### Task to carry out:
Below is a listing. Gather each line of it that contains "SATILIK".

■ ■ ■ ■

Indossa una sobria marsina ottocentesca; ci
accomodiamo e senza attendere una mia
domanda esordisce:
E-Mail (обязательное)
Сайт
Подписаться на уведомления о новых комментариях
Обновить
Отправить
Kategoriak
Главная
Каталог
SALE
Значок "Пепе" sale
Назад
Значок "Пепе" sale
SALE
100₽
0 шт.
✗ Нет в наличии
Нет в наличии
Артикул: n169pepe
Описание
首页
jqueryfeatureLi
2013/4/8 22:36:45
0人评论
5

■ ■ ■ ■

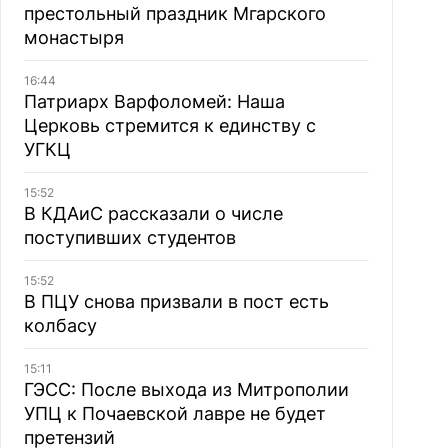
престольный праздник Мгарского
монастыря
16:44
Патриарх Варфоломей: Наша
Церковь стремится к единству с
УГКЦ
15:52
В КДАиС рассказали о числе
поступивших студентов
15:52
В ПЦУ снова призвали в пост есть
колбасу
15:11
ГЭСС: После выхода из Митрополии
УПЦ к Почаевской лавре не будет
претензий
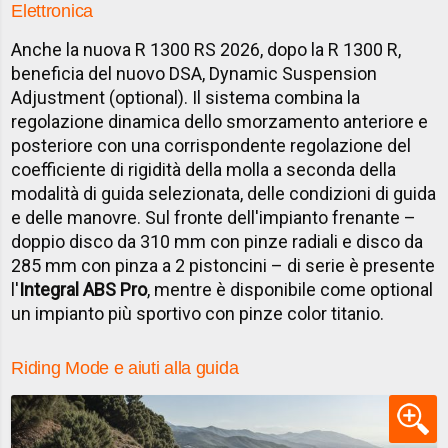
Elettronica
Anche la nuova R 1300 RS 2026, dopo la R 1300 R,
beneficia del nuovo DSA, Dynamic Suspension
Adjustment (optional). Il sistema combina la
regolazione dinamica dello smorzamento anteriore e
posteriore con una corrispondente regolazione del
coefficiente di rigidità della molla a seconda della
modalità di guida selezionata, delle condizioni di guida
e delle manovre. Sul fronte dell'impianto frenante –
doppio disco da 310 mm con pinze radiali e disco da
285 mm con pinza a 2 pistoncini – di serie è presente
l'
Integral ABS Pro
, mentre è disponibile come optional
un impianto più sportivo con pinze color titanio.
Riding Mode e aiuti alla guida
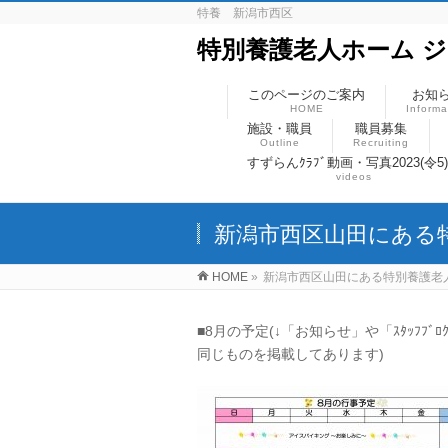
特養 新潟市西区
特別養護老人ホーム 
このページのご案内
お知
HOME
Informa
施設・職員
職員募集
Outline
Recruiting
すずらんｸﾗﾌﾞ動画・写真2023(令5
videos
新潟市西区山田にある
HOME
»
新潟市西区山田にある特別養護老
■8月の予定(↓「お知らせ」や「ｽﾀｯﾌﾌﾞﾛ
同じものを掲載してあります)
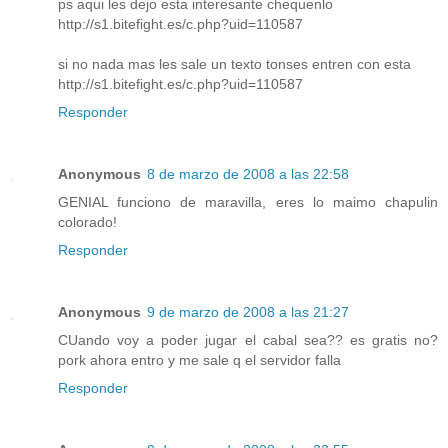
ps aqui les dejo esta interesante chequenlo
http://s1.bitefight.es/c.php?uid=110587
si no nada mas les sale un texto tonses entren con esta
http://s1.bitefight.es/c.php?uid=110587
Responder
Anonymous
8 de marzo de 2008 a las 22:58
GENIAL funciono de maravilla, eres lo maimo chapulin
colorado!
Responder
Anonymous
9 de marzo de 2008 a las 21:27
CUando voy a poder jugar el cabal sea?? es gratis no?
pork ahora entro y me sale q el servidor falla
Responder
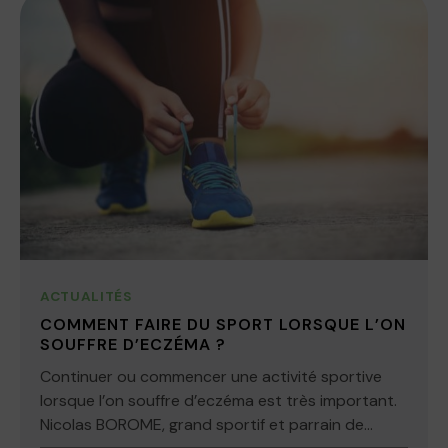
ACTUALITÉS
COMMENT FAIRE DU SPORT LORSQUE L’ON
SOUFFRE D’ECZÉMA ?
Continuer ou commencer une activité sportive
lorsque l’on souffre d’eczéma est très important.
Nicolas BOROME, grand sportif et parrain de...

■ ■ ■ ■

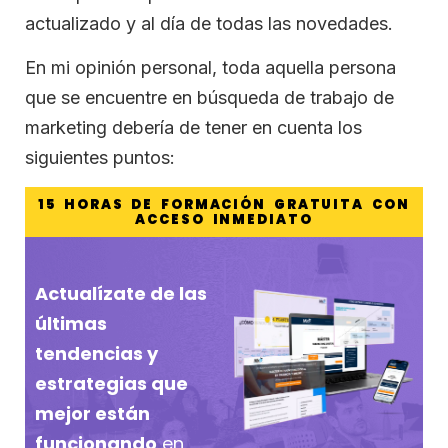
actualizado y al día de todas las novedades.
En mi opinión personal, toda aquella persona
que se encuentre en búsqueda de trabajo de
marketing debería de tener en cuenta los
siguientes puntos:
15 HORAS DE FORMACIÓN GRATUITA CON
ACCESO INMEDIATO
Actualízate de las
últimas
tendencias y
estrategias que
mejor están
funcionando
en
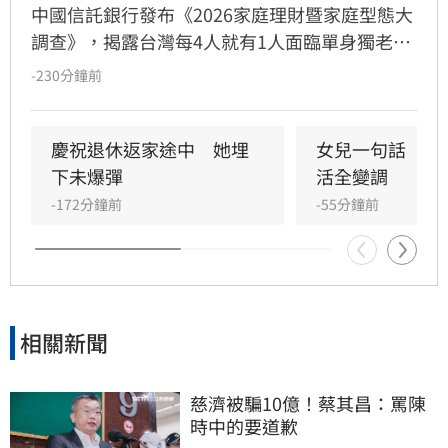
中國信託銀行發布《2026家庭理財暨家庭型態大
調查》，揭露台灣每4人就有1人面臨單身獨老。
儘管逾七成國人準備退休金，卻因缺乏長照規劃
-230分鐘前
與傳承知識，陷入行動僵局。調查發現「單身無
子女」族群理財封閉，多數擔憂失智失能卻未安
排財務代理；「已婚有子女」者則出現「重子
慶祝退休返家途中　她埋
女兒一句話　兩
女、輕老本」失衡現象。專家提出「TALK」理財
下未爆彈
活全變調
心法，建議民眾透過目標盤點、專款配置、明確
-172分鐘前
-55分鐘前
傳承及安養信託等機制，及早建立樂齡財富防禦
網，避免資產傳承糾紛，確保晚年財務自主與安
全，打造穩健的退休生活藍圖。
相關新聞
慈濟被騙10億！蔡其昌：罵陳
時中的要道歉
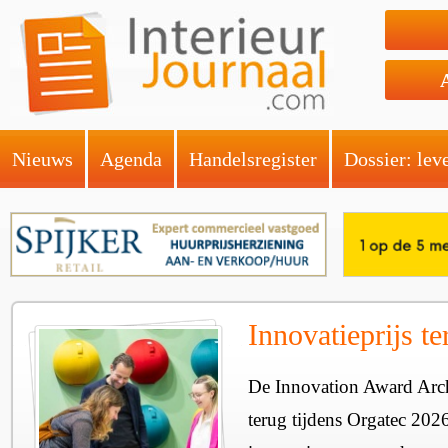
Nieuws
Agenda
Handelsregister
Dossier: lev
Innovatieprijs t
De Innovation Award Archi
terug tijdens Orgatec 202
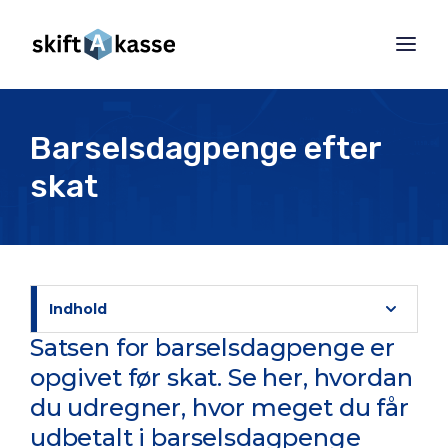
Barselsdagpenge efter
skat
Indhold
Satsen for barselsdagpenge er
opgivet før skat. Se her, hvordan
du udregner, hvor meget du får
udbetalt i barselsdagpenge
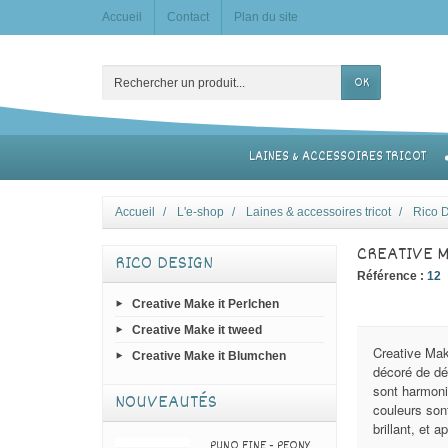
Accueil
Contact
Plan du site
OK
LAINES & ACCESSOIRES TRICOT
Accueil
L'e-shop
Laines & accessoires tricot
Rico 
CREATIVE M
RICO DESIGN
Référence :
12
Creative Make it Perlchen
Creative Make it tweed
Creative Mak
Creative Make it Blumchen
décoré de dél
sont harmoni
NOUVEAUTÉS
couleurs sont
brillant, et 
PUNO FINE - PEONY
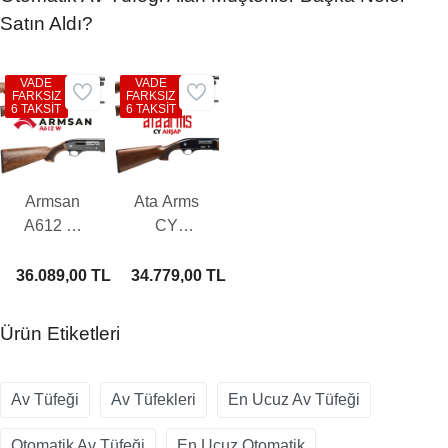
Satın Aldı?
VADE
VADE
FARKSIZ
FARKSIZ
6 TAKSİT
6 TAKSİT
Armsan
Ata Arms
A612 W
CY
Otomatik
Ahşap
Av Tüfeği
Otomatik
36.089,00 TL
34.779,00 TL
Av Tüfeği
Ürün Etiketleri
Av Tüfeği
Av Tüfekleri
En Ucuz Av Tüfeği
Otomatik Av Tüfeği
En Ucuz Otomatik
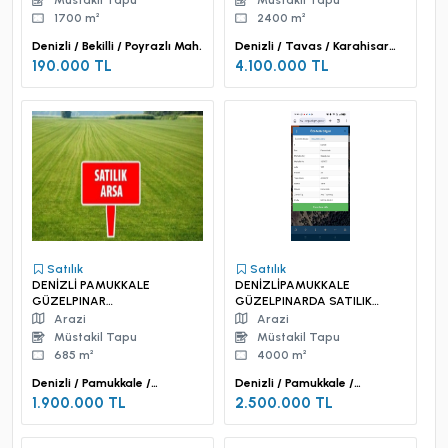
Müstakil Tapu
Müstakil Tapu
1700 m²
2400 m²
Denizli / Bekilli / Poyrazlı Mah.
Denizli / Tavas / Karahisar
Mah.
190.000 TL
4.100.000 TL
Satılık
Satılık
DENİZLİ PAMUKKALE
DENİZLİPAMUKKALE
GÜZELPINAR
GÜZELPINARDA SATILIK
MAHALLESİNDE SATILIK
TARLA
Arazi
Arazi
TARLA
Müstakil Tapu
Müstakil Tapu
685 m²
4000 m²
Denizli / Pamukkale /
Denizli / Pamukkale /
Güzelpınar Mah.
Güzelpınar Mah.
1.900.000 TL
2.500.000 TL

■ ■ ■ ■

### Response:
GÜZELPINARDA SATILIK
MAHALLESİNDE SATILIK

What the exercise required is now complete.